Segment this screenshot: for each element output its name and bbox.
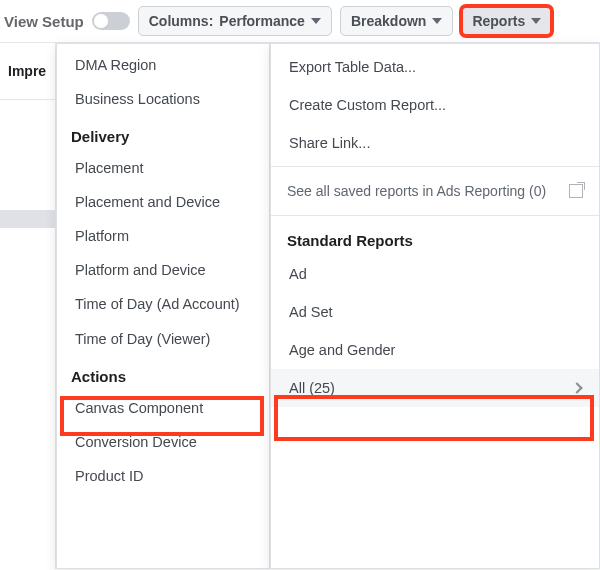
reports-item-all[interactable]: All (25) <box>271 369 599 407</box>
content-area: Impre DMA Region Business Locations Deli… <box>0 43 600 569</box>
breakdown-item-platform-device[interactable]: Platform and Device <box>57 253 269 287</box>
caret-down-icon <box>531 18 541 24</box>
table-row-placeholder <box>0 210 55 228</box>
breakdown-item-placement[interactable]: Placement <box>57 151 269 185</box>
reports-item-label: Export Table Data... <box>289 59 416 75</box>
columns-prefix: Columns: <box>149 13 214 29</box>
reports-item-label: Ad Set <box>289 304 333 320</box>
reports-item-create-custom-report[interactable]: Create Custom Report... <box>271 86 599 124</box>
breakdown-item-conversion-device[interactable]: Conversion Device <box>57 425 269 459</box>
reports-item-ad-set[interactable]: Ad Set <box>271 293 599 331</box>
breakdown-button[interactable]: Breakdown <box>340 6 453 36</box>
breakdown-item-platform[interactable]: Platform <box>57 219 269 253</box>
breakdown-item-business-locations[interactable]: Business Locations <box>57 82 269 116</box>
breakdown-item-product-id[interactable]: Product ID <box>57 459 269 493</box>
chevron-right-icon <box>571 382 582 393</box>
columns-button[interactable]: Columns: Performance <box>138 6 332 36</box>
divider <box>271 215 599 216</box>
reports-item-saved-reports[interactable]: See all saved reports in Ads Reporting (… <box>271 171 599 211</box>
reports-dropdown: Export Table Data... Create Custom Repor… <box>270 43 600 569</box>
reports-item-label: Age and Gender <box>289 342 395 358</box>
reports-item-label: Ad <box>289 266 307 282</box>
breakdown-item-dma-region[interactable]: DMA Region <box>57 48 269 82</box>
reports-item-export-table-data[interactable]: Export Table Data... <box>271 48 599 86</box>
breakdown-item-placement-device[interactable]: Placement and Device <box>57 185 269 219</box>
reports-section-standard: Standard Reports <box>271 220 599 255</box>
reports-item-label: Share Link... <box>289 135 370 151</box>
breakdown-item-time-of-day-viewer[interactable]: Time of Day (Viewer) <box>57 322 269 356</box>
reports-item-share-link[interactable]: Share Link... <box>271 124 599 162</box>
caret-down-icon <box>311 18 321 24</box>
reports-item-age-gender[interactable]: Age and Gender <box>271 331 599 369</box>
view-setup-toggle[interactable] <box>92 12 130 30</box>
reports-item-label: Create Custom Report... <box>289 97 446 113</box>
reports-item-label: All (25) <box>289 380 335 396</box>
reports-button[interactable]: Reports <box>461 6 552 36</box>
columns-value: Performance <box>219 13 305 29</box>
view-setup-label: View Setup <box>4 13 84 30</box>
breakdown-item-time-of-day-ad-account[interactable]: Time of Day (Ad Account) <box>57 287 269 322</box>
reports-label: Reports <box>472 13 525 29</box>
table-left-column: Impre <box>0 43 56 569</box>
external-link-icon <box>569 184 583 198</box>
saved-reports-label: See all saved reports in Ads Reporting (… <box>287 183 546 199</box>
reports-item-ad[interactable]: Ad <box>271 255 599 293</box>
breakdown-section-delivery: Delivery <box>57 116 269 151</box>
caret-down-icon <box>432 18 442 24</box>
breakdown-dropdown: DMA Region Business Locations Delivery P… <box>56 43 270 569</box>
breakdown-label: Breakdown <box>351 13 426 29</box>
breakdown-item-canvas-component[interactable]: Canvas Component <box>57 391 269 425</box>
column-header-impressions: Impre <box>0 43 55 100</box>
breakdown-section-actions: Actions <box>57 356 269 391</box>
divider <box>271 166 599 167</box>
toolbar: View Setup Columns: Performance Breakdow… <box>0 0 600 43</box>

--

Tally the lines of the material in which the string "Region" occurs, and present only that tally.

3